[Powerpc / eHEA] Circular dependency with 2.6.29-rc6

Thu Feb 26 05:24:09 EST 2009

On Wed, 2009-02-25 at 18:07 +0100, Jan-Bernd Themann wrote:
> Hi,
> 
> yes, sorry for the funny wrapping... and thanks for your quick answer!
> 
> Peter Zijlstra wrote:
> > On Wed, 2009-02-25 at 16:05 +0100, Jan-Bernd Themann wrote:
> >
> >   
> >> - When "open" is called for a registered network device, port->port_lock
> >> is taken first,
> >>   then ehea_fw_handles.lock
> >> - When "open" is left these locks are released in a proper way (inverse
> >> order)
> >>     
> >
> > So this has:
> >
> >   port->port_lock
> >     ehea_fw_handles.lock
> >
> > This would be the case that is generating the warning.
> >
> >   
> >> - In addition: ehea_fw_handles.lock is held by the function
> >> "driver_probe_device"
> >>   that registers all available network devices (register_netdev)
> >> - When multiple network devices are registered, it is possible that
> >> "open" is
> >>   called on an already registered network device while further
> >> netdevices are still registered
> >>   in "driver_probe_device". ---> "open" will take port->port_lock, but
> >> won't get ehea_fw_handles.lock
> >>     
> >
> > Right, so here you have 
> >
> >   ehea_fw_handles.lock
> >     port->port_lock
> >
> > Overlay these two cases and you have AB-BA deadlocks.
> >
> >   
> The thing here is that I did not see that "open" is called from this
> "probe" function,
> this happens probably indirectly as each new device causes a notifier chain
> to be called --> If I got it right then a userspace tool triggers the
> "open".
> In that case the open would run in an other task/thread and thus when
> the kernel
> preemts the task/thread the probe function would continue and free the lock.
> 
> Lets assume that it is actually possible that "open" is called in the
> same context as
> "probe", wound't that mean that we actually need to hit a deadlock?
> (probe helds
> the lock all the time). We have never observed a deadlock so far.

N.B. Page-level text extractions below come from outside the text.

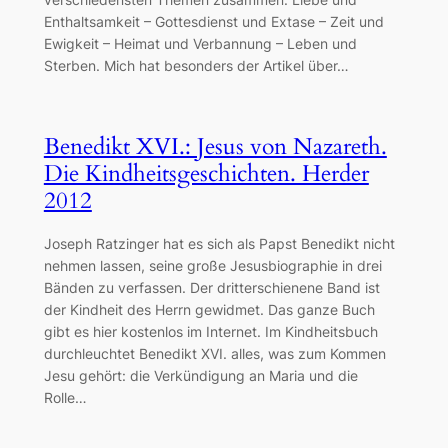
Enthaltsamkeit – Gottesdienst und Extase – Zeit und
Ewigkeit – Heimat und Verbannung – Leben und
Sterben. Mich hat besonders der Artikel über…
Benedikt XVI.: Jesus von Nazareth.
Die Kindheitsgeschichten. Herder
2012
Joseph Ratzinger hat es sich als Papst Benedikt nicht
nehmen lassen, seine große Jesusbiographie in drei
Bänden zu verfassen. Der dritterschienene Band ist
der Kindheit des Herrn gewidmet. Das ganze Buch
gibt es hier kostenlos im Internet. Im Kindheitsbuch
durchleuchtet Benedikt XVI. alles, was zum Kommen
Jesu gehört: die Verkündigung an Maria und die
Rolle…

That's the brilliant bit about lockdep, it can observe potential
deadlocks without ever hitting them :-)

> Is there a way to find out if all these locks are actually taken in the
> same context
> (kthread, tasklet...)?

They don't need to happen in the same context, suppose a kthread (1)
does the probe and some user task (2) does the open:

    1 - probe                    2 - open

lock(ehea_fw_handles.lock)

			lock(port->port_lock)

lock(port->port_lock) <-- waiting for 2

			lock(ehea_fw_handles.lock) <-- waiting for 1

Which is the classic AB-BA deadlock scenario.

Hitting it will be very unlikely, as this probe thing is a very rare
event, but that doesn't mean it cannot happen.

Now, if you can guarantee that the probe and open port object are
_never_ the same one, then we can say this is a false positive and work
on teaching lockdep about that.

> >> - However, ehea_fw_handles.lock is freed once all netdevices are registered.
> >> - When the second netdevice is registered in "driver_probe_device", it
> >> will also try to get
> >>   the port->port_lock (which in fact is a different one, as there is one
> >> per netdevice).
> >> - Does the mutex debug mechanism distinguish between the different
> >> port->port_lock instances?
> >>     
> >
> > Not unless you tell it to.
> >   
> > Are you really sure the port->port_lock in this AB-BA scenario are never
> > the same? The above explanation didn't convince me (also very hard to
> > read due to funny wrapping).
> >   
> I'm not sure, especially as I just ran the same test with just one port
> and we still
> get the warning. But having two instances of port accessing the locks
> does not
> look like a problem to me as they allocate and free the locks properly
> (right order).

The initial probe will establish the A->B order, the subsequent open
will attempt B->A at which point lockdep will warn.